Since then, his order has grown exponentially, and millions make pilgrimage to The Tongue each year, as it is now considered a minor holy site. The Monks are only a fraction of the way through their task, chanting out their calculations, but the beauty of their temple with its quasicrystal gardens and carved mandelbrot spires makes it well worth the visit.
Laplace’s Exorcism
This engine’s maker and origin are far less interesting than the events for which it was later named. John Glasser, adventurer-statistician, is infamous for deciding that his final task would be to determine the ultimate fate of the universe. He fought his way through the automated defensive perimeter and successfully docked with the outer shell of the engine. He fed an as-of-yet unknown series of statistical tables into the computer’s depths, and set it to calculate. For seven long years he lived onboard, waiting for the task to complete. When it was finally done, he read the only printout, and reportedly said to himself “Really! So that's how it all shakes out in the end! Well, seems fitting I suppose.” He then promptly burned the printout and ejected the server banks into the closest sun.

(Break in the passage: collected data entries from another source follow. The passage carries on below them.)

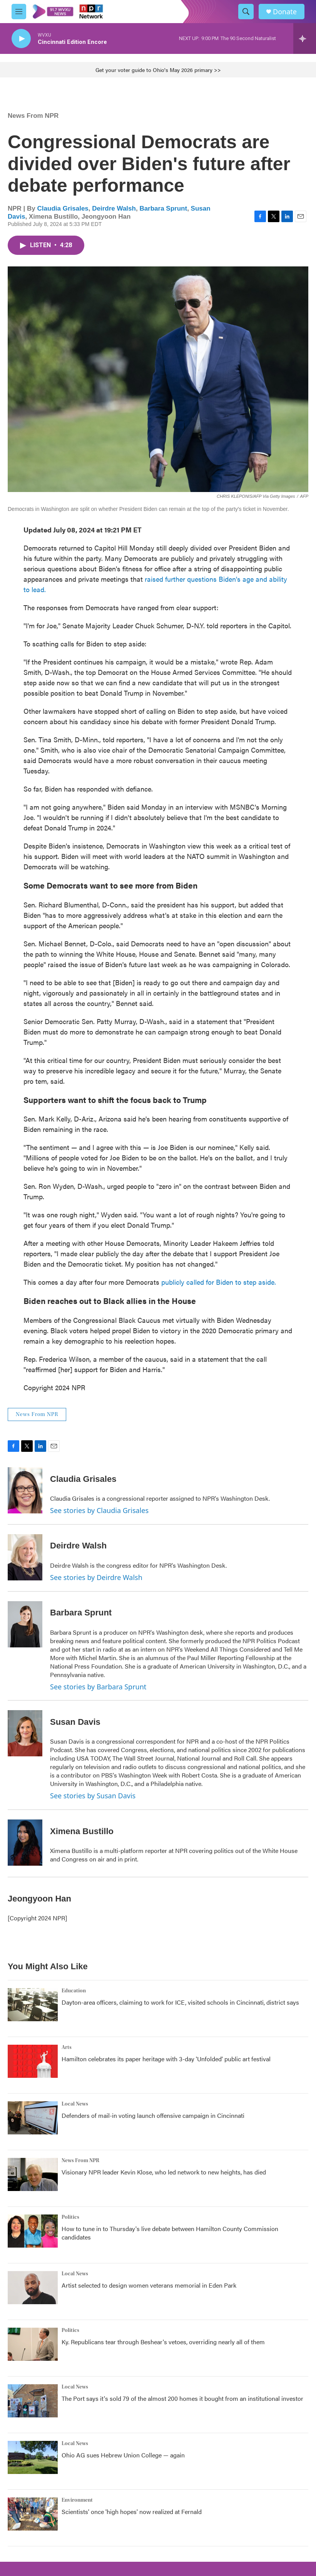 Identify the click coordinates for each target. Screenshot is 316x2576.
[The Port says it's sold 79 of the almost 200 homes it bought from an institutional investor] (33, 2400)
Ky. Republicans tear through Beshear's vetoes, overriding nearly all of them (163, 2341)
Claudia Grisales (63, 208)
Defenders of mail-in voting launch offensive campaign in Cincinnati (153, 2115)
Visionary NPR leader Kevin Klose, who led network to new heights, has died (164, 2172)
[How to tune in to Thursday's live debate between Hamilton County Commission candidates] (33, 2231)
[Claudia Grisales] (25, 1490)
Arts (67, 2047)
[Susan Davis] (25, 1733)
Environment (77, 2500)
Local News (75, 2104)
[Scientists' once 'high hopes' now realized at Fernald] (33, 2514)
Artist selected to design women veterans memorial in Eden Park (149, 2285)
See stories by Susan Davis (92, 1795)
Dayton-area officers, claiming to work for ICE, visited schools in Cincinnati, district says (180, 2002)
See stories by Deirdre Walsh (96, 1577)
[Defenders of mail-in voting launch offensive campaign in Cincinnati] (33, 2117)
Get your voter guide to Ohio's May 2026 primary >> (158, 70)
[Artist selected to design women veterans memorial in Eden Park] (33, 2287)
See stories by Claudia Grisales (99, 1510)
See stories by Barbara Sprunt (98, 1686)
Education (74, 1991)
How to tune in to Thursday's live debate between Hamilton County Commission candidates (170, 2232)
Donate (285, 12)
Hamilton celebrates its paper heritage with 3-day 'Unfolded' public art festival (166, 2058)
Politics (70, 2217)
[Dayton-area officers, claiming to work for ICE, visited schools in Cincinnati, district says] (33, 2004)
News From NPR (33, 115)
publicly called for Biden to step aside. (218, 1282)
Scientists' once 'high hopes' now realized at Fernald (132, 2511)
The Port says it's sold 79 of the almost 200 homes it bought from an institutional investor (182, 2398)
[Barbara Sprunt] (25, 1624)
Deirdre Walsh (114, 208)
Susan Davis (75, 1722)
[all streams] (304, 38)
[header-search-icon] (246, 11)
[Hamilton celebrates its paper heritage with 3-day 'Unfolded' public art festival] (33, 2061)
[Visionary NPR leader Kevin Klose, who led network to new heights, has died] (33, 2174)
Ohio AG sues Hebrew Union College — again (123, 2454)
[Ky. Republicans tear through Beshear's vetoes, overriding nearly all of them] (33, 2344)
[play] (21, 38)
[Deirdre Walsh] (25, 1557)
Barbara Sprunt (163, 208)
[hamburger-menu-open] (19, 11)
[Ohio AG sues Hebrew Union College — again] (33, 2457)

Upon returning to civilization, he published his final and most well-read paper, “I Wouldn't Worry About It”, which is famous for only being five words long. (“Honestly, it’s fine. Calm down.”) He then used the proceeds to buy a sailboat, outfitted it with a mid-sized particle cannon, and retired to a reality pocket composed mainly of infinitely repeating tropical beaches, content to sail and fire warning shots at would-be interviewers for all the rest of his days. The Laplace's Exorcism still floats out in space, an empty shell, though there is talk of turning it into a museum to commemorate Glasser’s life. The true ultimate fate of the universe is still unknown.